Much of the negative reporting on the public's take on the tax reform bill is based on national polling, all of which shows more unfavorable than favorable reactions to the legislation. So we can certainly say that one outcome we will monitor in 2018 is the degree to which Americans' approval of the bill in surveys changes as the year progresses. Republicans (and President Donald Trump), of course, would argue that the current approval levels will rise significantly.
One thing we have seen consistently as we monitor polling results day in and day out at Gallup is the degree to which the public's views on a wide variety of issues are highly related to partisanship. Basically, at this juncture in history, Republicans are positive about a great deal of what we measure and Democrats are negative. On this bill, our polling shows that 70% of Republicans, 25% of independents and 7% of Democrats approve of the legislation. We found in tracking attitudes toward the Affordable Care Act, which showed the opposite partisan pattern, that changes mainly occurred among Democrats and independents. Republicans were constant in their disapprobation.
This suggests that if we are going to see an uptick in approval for the tax reform legislation, it's most likely going to be among Republicans and independents. The current rigid polarization in American attitudes suggests a fairly low probability that Democrats are going to end up saying they approve of the bill -- no matter what happens next year.
A second outcome measure that could be affected by the tax reform legislation is projected voting for Republican candidates. This is a difficult one to measure because we don't know what is causing change even if we do see it. Right now, available "generic ballots" conducted by various research firms show the Democrats ahead, and pundits think that the usual headwinds for the party not in the White House in an off year, coupled with the dynamics of Trump and the GOP, will make it a tough year for Republican candidates. We can watch the generic ballots and, of course, wait for the final results next Nov. 6, the date of the midterm elections. But, as noted, if things do begin to look better for Republican candidates, the challenge will be in figuring out exactly what's behind it.
A third measurable outcome will be attitudes toward Congress, Trump and the Republican Party. At this point, these are all in bad shape. Congressional job approval ratings have been consistently in the high teens over the past couple of years, and our new data show that the perceived honesty and ethics of members of Congress continues to be near the bottom of the list of all professions tested. Trump's approval ratings are the lowest for any newly elected president in his first year in Gallup's history. The Republican Party's favorable rating is at 36%, below the Democrats' and, of course, low on an absolute basis. In short, there is a lot of room for improvement on all three of these indices. I would expect that if the bill is going to engender increasingly positive attitudes on the part of the American public in the coming year, we will see it first in increasingly positive ratings for these three entities.

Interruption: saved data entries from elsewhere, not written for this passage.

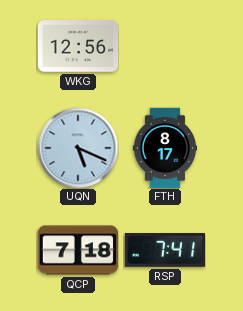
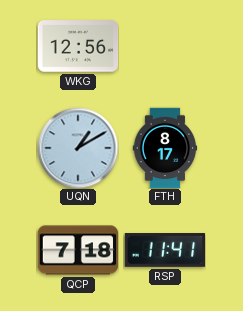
UQN: 5:19 -> 1:10
RSP: 7:41 -> 11:41
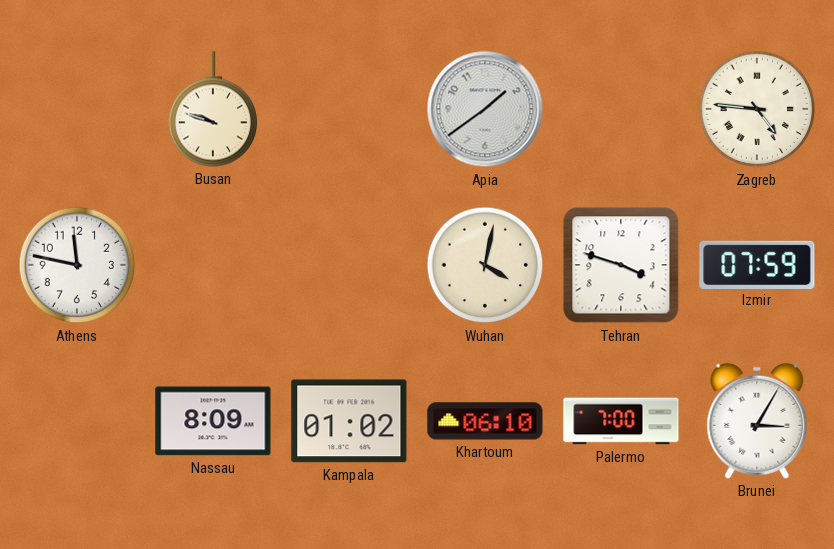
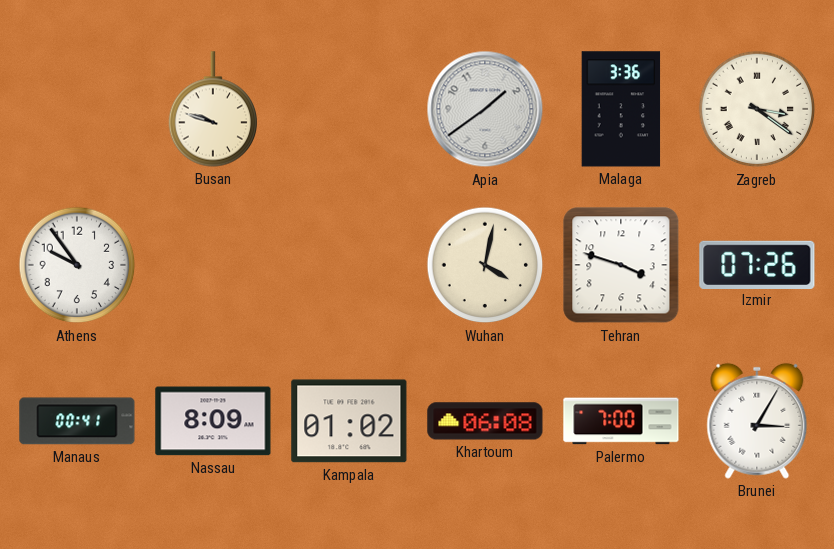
Malaga: none -> 3:36
Zagreb: 4:46 -> 3:21
Athens: 11:47 -> 9:54
Izmir: 07:59 -> 07:26
Manaus: none -> 00:41
Khartoum: 06:10 -> 06:08
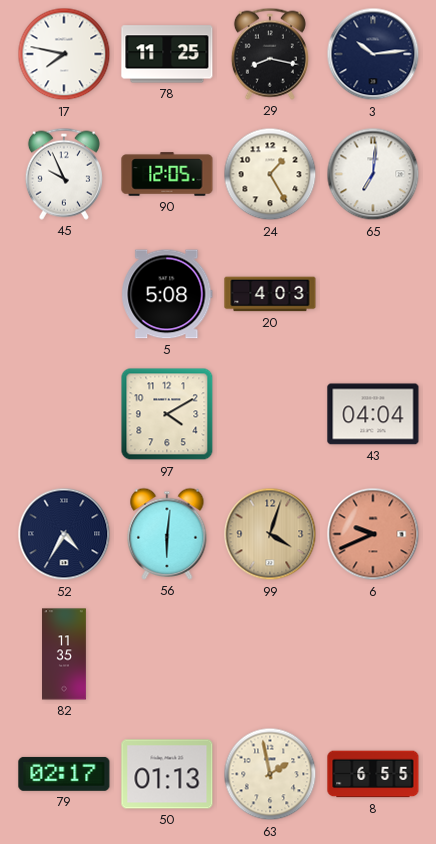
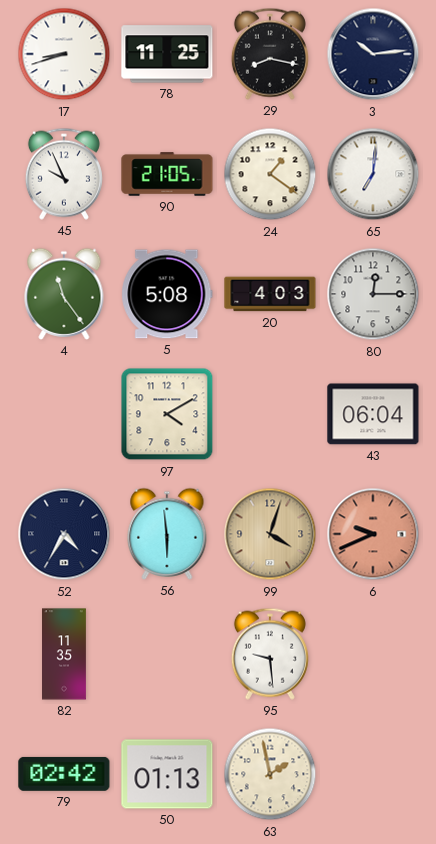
17: 7:47 -> 8:42
90: 12:05 -> 21:05
24: 1:25 -> 1:21
4: none -> 11:24
80: none -> 12:15
43: 04:04 -> 06:04
56: 6:01 -> 5:59
95: none -> 9:29
79: 02:17 -> 02:42
8: 6:55 -> none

Finally, Republican proponents of the new legislation may be looking at a much narrower outcome: how their base voters react to the bill, and perhaps also the reaction of financial contributors. We have no data on contributors, but we certainly do know that rank-and-file Republicans react positively to the bill, will vote for the Republican Party this coming November and are already positive toward Congress, Trump and the GOP. So the legislation's impact will presumably be to reinforce these existing attitudes.
It's useful to review the environment in which this bill has been passed. About half of Americans think the amount they pay in taxes is too high, so that presumably means that half of the population will and half won't be particularly gratified by a tax cut. Americans have widely held beliefs that the amount paid in taxes by corporations is already too low, as is the case in their perceptions of the taxes paid by upper-income Americans, so the fact that the bill cuts taxes for these two groups creates perceptual problems for the bill's supporters. On the other hand, Americans last January rated Trump's promise to lower taxes for all Americans as one of the two most important ones that he should keep (the other was spending more to improve infrastructure). So that's a positive for the bill's proponents.
The bill's supporters also argue that the bill will come to be seen positively because it will spur economic growth and thus create more jobs. At the moment, however, Americans are less worried about the economy and more positive about jobs than they have been in a long time. So the degree to which an accelerated economic boom next year, should it occur, will be perceived as a direct result of the Tax Cuts and Jobs Act remains to be seen.